AVX2 1GB long array

Question

I have a 1gb long array with floats in a .bin file. After i read it how can i sum the elements with avx2 instrucion, and print the result?

I edited my code with Jake 'Alquimista' LEE's answer. The problem is the result much smaller than it will be.

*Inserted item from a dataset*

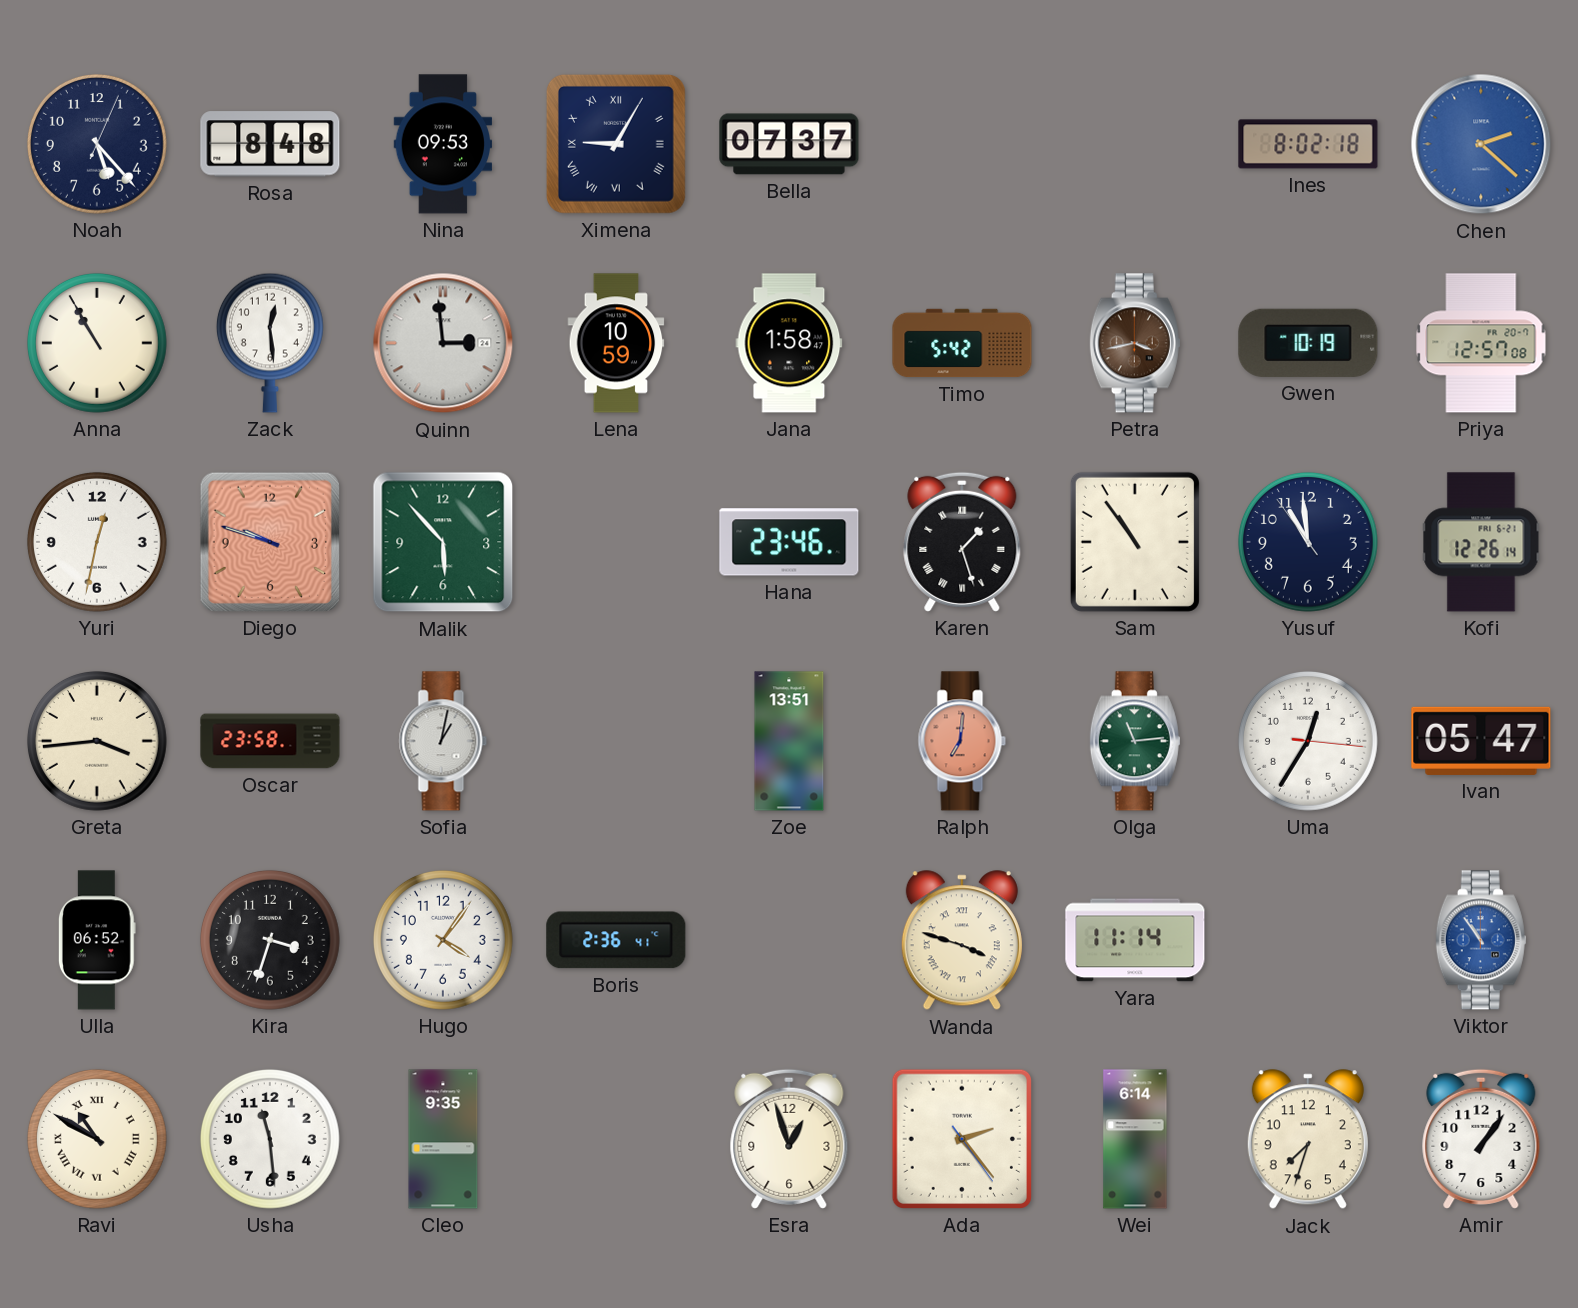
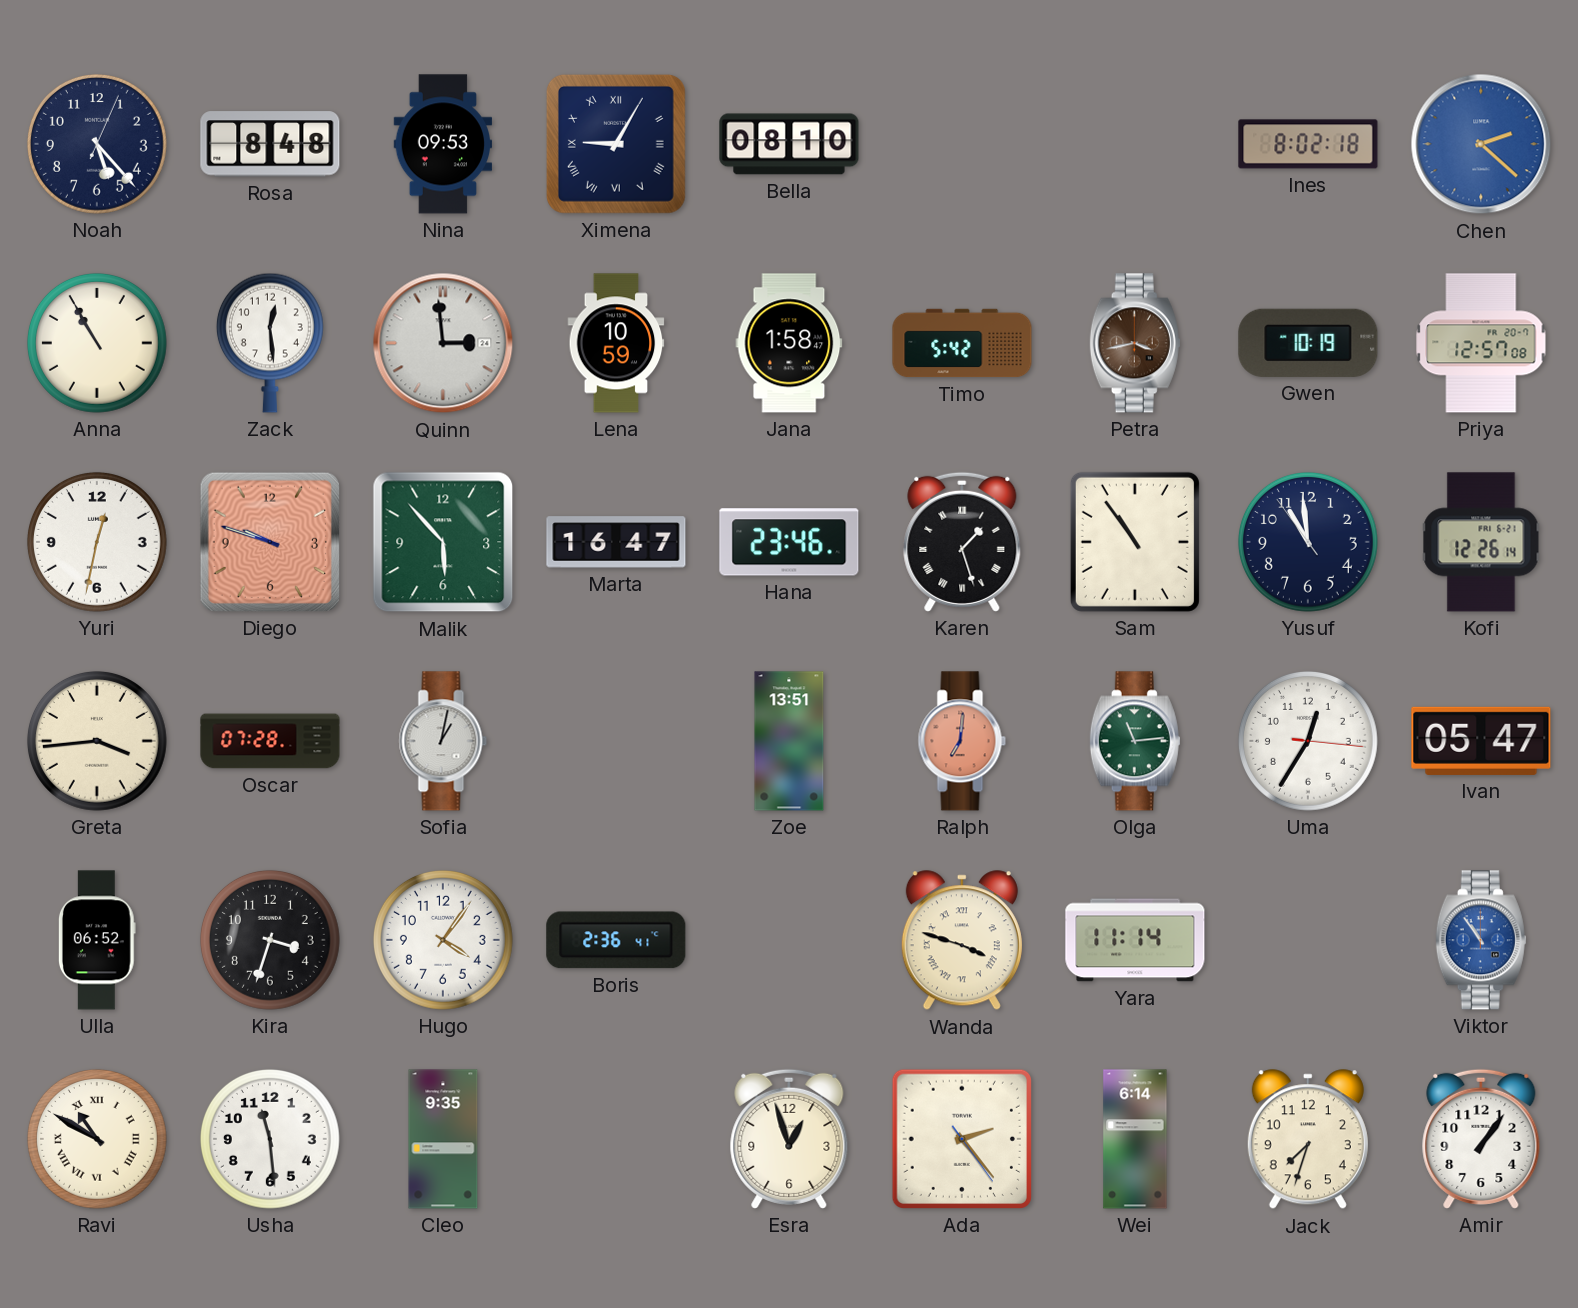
Bella: 07:37 -> 08:10
Marta: none -> 16:47
Oscar: 23:58 -> 07:28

And other question, how can i add a constant to each number that i readed from .bin file?

#include <stdint.h>
#include <stdio.h>
#include <stdlib.h>
#include <immintrin.h>

inline float sumf(const float *pSrc, uint32_t len)
{
    __m256 sum, in;
    float sumr;
    uint32_t sumi;
    uint32_t lenr = len & 7;
    while (len--)
    len >>= 3;
    sum = _mm256_set1_ps(0.0f);
    {
        in = _mm256_loadu_ps(pSrc++);
        sum = _mm256_add_ps(in, sum);
    }

    sum = _mm256_hadd_ps(sum, in);
    sum = _mm256_hadd_ps(sum, in);
    sum = _mm256_hadd_ps(sum, in);
    sumi = _mm256_extract_epi32(*(__m256i *)&sum, 0);
    sumr = *(float *)&sumi;

    while (lenr--)
    {
        sumr += *pSrc++;
    }

    return sumr;
}


int main(void)
{

        FILE *file;

        float *buffer2;
        uint32_t fileLen;

        if((file = fopen("example.bin","rb"))==NULL)
        {
                printf("Error! opening file");
                exit(1);
        }


        fseek(file, 0, SEEK_END);
        fileLen=ftell(file);
        fseek(file, 0, SEEK_SET);
    buffer2=(float *)malloc(fileLen+1);
        if (!buffer2)
        {
                fprintf(stderr, "Memory error!");
                                fclose(file);
                return 0;
        }


        fread(buffer2, fileLen, 1, file);
        fclose(file);
        printf( "File size : %lu Bits \n", fileLen );
        for(int i = 0; i<10; i++)
        printf("%f \n", buffer2[i]);

    float sum =sumf(buffer2,fileLen);
        printf("%f\n",s);
        free(buffer2);
        return 0;
}

You don't need AVX2 for that. IO will be a bottleneck for you. Just pipeline IO and simple summation code and you'll be fine. — Elalfer, Nov 04 '17 at 00:36
Consider reading the file as chunks. Grouping floats as pairs of `__m256` floats (Probably using casts or using vector load intrinsics) then performing addition with `_mm256_add_ps(a, b)` on the two vectors. I could help with a piece of code later. — Karim Manaouil, Nov 04 '17 at 01:00
What's the point in adding a constant to each element in the array? You could just add `const * len` to the final result. — Jake 'Alquimista' LEE, Nov 04 '17 at 16:17
By the way, you should have left your original question as it was. — Jake 'Alquimista' LEE, Nov 04 '17 at 16:18
@RafaNadal95 I have added an answer. Check it out and tell me what was the result. — Karim Manaouil, Nov 04 '17 at 23:08

Jake 'Alquimista' LEE · Answer 1 · 2017-11-07T07:55:00.373

0

inline float sumf(const float *pSrc, uint32_t len)
{
    __m256 sum, in;
    float sumr;
    uint32_t sumi;
    uint32_t lenr = len & 7;
    len >>= 3;
    sum = _mm256_set1_ps(0.0f);
    while (len--)
    {
        in = _mm256_loadu_ps(pSrc++);
        sum = _mm256_add_ps(in, sum);
    }
    in =  *(__m256 *)&_mm256_permute4x64_pd(*(__m256d *)&sum, 0b01001110);
    sum = _mm256_hadd_ps(sum, in);
    sum = _mm256_hadd_ps(sum, in);
    sum = _mm256_hadd_ps(sum, in);
    sumi = _mm256_extract_epi32(*(__m256i *)&sum, 0);
    sumr = *(float *)&sumi;

    while (lenr--)
    {
        sumr += *pSrc++;
    }

    return sumr;
}

The function above will do. However, I don't think that it will bring much of a performance gain, if any, since it's a very trivial one, and the compiler will do auto-vectorize it anyway.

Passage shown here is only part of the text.